When modeling a system, there are often cases where multiple parameters are involved. Each of these parameters could be discribed with a given Probability Density Function (PDF). If would like to be able to generate a new set of parameter values, we need to be able to sample from these discributions-also called marginals. There are mainly two cases: *(i)* PDFs are independants; *(ii)* there is a dependency. One way to model the dependency it to use a **copula**.

## Sampling from a copula

Let's use a bi-variate example and assume first that we have a prior and know how to model the dependence between our 2 variables.

In this case, we are using the Gumbel copula. We can visualize it's 2-dimensional PDF.

In [None]:
copula = GumbelCopula()
_ = copula.plot_pdf()  # returns a matplotlib figure

And we can sample the PDF.

In [None]:
sample = copula.random(10000)
h = sns.jointplot(x=sample[:, 0], y=sample[:, 1], kind='hex')
h.set_axis_labels('X1', 'X2', fontsize=16)

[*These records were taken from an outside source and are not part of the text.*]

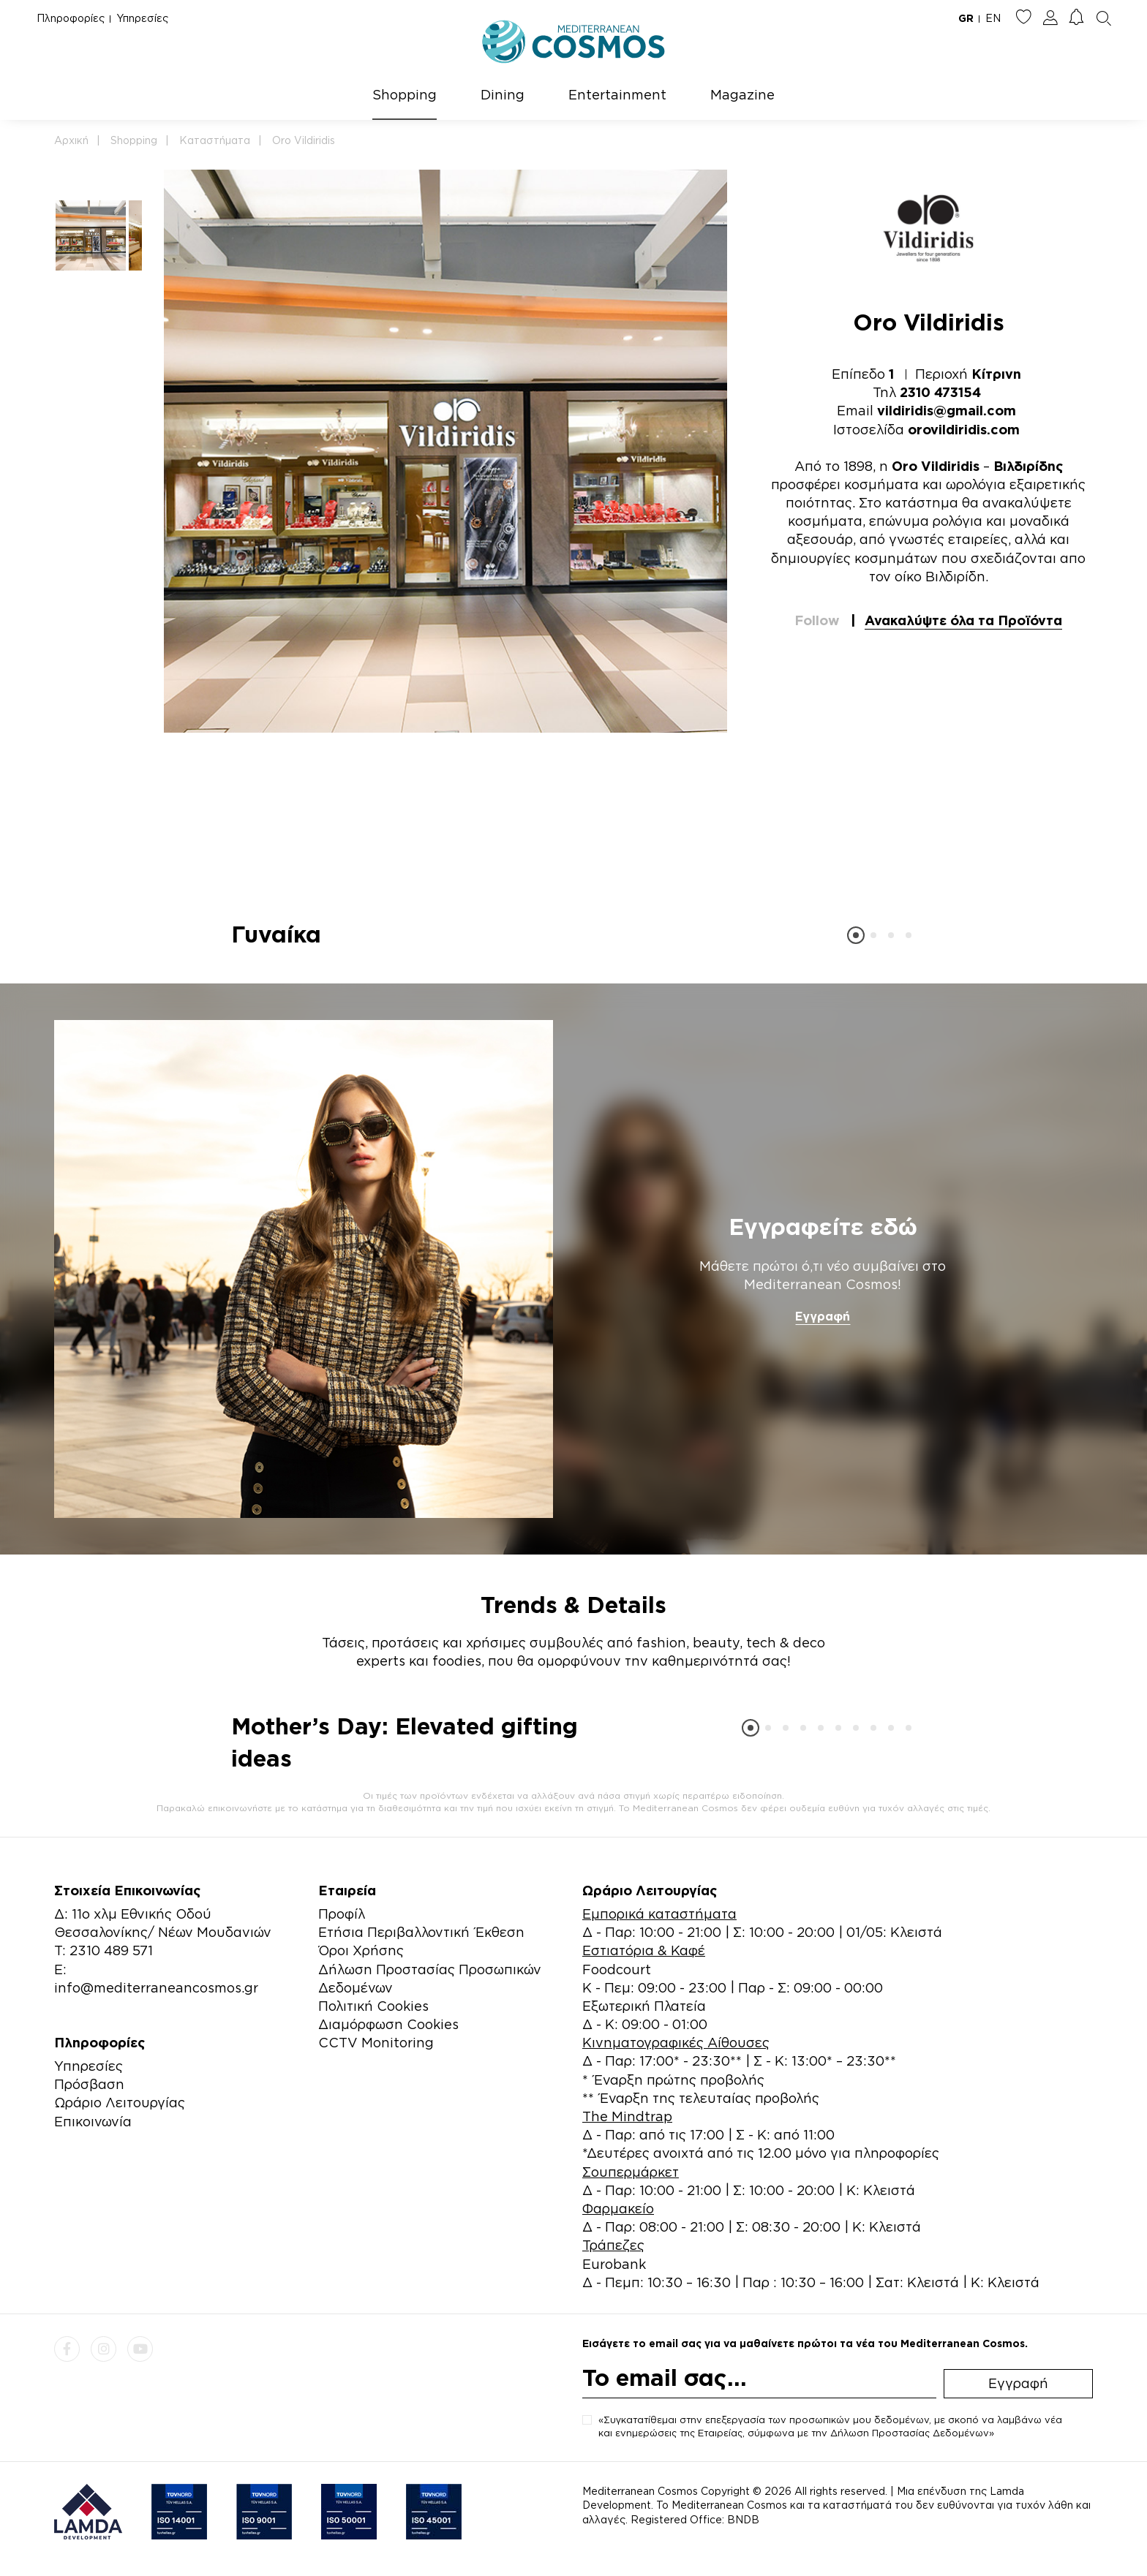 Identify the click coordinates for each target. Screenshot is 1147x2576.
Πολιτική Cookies (373, 2005)
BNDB (743, 2519)
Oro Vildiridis (303, 140)
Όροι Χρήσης (361, 1950)
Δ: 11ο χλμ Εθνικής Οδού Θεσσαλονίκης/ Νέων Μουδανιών (162, 1922)
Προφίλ (341, 1913)
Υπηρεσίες (142, 17)
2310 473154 (940, 392)
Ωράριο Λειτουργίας (119, 2102)
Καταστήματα (214, 140)
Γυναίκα (276, 933)
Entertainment (617, 94)
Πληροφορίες (71, 17)
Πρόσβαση (89, 2084)
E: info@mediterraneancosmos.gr (156, 1978)
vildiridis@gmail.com (946, 410)
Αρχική (71, 140)
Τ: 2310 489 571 (103, 1950)
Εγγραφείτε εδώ (823, 1226)
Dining (502, 94)
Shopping (404, 94)
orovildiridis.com (964, 429)
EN (993, 17)
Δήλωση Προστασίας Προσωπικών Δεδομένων (429, 1978)
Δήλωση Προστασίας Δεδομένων (909, 2433)
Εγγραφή (822, 1316)
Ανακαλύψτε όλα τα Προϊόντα (963, 620)
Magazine (742, 94)
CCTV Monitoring (376, 2042)
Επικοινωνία (93, 2121)
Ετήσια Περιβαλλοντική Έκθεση (421, 1932)
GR (966, 17)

Let's come back to our 2 variables for a second. In this case we consider them to be gamma and normaly distributed. If they would be independent from each other, we could sample from each PDF individually. Here we use a convenient class to do the same operation.

In [None]:
marginals = [stats.gamma(2), stats.norm]
joint_dist = CopulaDistribution(marginals=marginals, copula=None)
sample = joint_dist.random(512)
h = sns.jointplot(x=sample[:, 0], y=sample[:, 1], kind='scatter')
h.set_axis_labels('X1', 'X2', fontsize=16)

Now, above we have expressed the dependency between our variables using a copula, we can use this copula to sample a new set of observation with the same convenient class.

In [None]:
joint_dist = CopulaDistribution(marginals=marginals, copula=copula)
sample = joint_dist.random(512)
h = sns.jointplot(x=sample[:, 0], y=sample[:, 1], kind='scatter')
h.set_axis_labels('X1', 'X2', fontsize=16)

There are two things to note here. *(i)* as in the independant case, the marginals are correctly showing a gamma and normal distribution; *(ii)* the dependence is visible between the two variables.